> _Goal of the exercise_: Lines in the listing below that contain the string "Presets" are to be found and copied.

> _Supplied records_:
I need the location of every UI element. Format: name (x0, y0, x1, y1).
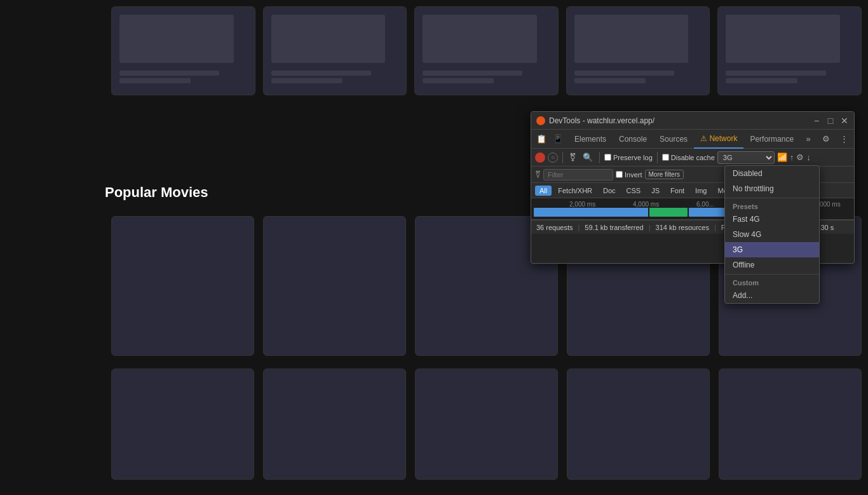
movie-card (111, 216, 254, 356)
close-button[interactable]: ✕ (840, 116, 849, 125)
more-tabs-button[interactable]: » (801, 132, 816, 147)
movie-card (263, 216, 406, 356)
dropdown-divider (725, 198, 819, 198)
movie-card (414, 6, 559, 95)
movie-card (717, 6, 862, 95)
tab-performance[interactable]: Performance (743, 130, 800, 149)
invert-checkbox-group[interactable]: Invert (616, 171, 642, 179)
filter-font[interactable]: Font (666, 186, 689, 196)
throttle-dropdown: Disabled No throttling Presets Fast 4G S… (724, 165, 820, 304)
section-title: Popular Movies (105, 184, 208, 201)
devtools-title-left: DevTools - watchlur.vercel.app/ (536, 116, 654, 125)
devtools-more-tabs: » ⚙ ⋮ (801, 132, 851, 147)
timeline-label-6000: 6,00... (696, 201, 714, 208)
devtools-menu-button[interactable]: ⋮ (836, 132, 851, 147)
clear-button[interactable]: ○ (548, 153, 558, 163)
presets-section-label: Presets (725, 200, 819, 212)
network-toolbar: ○ ⚧ 🔍 Preserve log Disable cache 3G Disa… (531, 149, 854, 166)
filter-fetch-xhr[interactable]: Fetch/XHR (553, 186, 597, 196)
movie-card (263, 6, 407, 95)
custom-section-label: Custom (725, 276, 819, 288)
search-icon[interactable]: 🔍 (581, 153, 595, 162)
throttle-option-no-throttling[interactable]: No throttling (725, 181, 819, 196)
disable-cache-label: Disable cache (671, 154, 715, 161)
separator (599, 152, 600, 163)
preserve-log-checkbox-group[interactable]: Preserve log (604, 154, 653, 161)
minimize-button[interactable]: − (812, 116, 821, 125)
filter-icon: ⚧ (535, 170, 541, 179)
devtools-title-text: DevTools - watchlur.vercel.app/ (549, 116, 654, 125)
movie-row-top (111, 6, 862, 95)
movie-card (719, 369, 862, 480)
timeline-label-4000: 4,000 ms (633, 201, 659, 208)
movie-card (111, 369, 254, 480)
devtools-titlebar: DevTools - watchlur.vercel.app/ − □ ✕ (531, 112, 854, 130)
separator (562, 152, 563, 163)
preserve-log-label: Preserve log (613, 154, 653, 161)
filter-doc[interactable]: Doc (599, 186, 620, 196)
preserve-log-checkbox[interactable] (604, 154, 611, 161)
throttle-option-3g[interactable]: 3G (725, 242, 819, 257)
throttle-option-fast4g[interactable]: Fast 4G (725, 212, 819, 227)
movie-grid-top (105, 0, 868, 109)
movie-card (415, 369, 558, 480)
filter-input[interactable] (543, 169, 613, 180)
device-toggle-button[interactable]: 📱 (550, 132, 566, 147)
dropdown-divider2 (725, 274, 819, 275)
devtools-tab-bar: 📋 📱 Elements Console Sources ⚠ Network P… (531, 130, 854, 149)
wifi-icon: 📶 (777, 153, 787, 162)
throttle-select[interactable]: 3G Disabled No throttling Fast 4G Slow 4… (717, 151, 775, 164)
throttle-option-slow4g[interactable]: Slow 4G (725, 227, 819, 242)
movie-card (566, 6, 710, 95)
movie-row-3 (105, 369, 868, 480)
filter-css[interactable]: CSS (622, 186, 646, 196)
resources-size: 314 kb resources (656, 224, 709, 231)
filter-js[interactable]: JS (647, 186, 664, 196)
invert-label: Invert (625, 171, 642, 179)
devtools-settings-button[interactable]: ⚙ (818, 132, 834, 147)
download-icon: ↓ (806, 153, 811, 162)
movie-card (263, 369, 406, 480)
filter-icon[interactable]: ⚧ (567, 153, 578, 162)
timeline-bar-green (649, 208, 688, 217)
throttle-option-disabled[interactable]: Disabled (725, 166, 819, 181)
throttle-option-add[interactable]: Add... (725, 288, 819, 303)
tab-elements[interactable]: Elements (568, 130, 613, 149)
network-settings-icon[interactable]: ⚙ (796, 153, 804, 162)
timeline-label-2000: 2,000 ms (569, 201, 595, 208)
disable-cache-checkbox[interactable] (662, 154, 669, 161)
devtools-title-controls[interactable]: − □ ✕ (812, 116, 849, 125)
invert-checkbox[interactable] (616, 171, 623, 178)
transferred-size: 59.1 kb transferred (585, 224, 643, 231)
separator (657, 152, 658, 163)
filter-img[interactable]: Img (691, 186, 711, 196)
movie-card (567, 369, 710, 480)
movie-card (111, 6, 255, 95)
timeline-bar-blue (534, 208, 648, 217)
tab-sources[interactable]: Sources (653, 130, 694, 149)
more-filters-button[interactable]: More filters (645, 170, 684, 179)
inspect-element-button[interactable]: 📋 (534, 132, 549, 147)
disable-cache-checkbox-group[interactable]: Disable cache (662, 154, 715, 161)
requests-count: 36 requests (536, 224, 573, 231)
maximize-button[interactable]: □ (826, 116, 835, 125)
tab-console[interactable]: Console (613, 130, 653, 149)
upload-icon: ↑ (790, 153, 794, 162)
devtools-favicon (536, 116, 545, 125)
tab-network[interactable]: ⚠ Network (694, 130, 743, 149)
devtools-toolbar-icons: 📋 📱 (534, 132, 566, 147)
throttle-option-offline[interactable]: Offline (725, 257, 819, 273)
filter-all[interactable]: All (535, 186, 552, 196)
record-button[interactable] (535, 153, 545, 163)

> _Exercise output_:
throttle-dropdown: Disabled No throttling Presets Fast 4G S… (724, 165, 820, 304)
presets-section-label: Presets (725, 200, 819, 212)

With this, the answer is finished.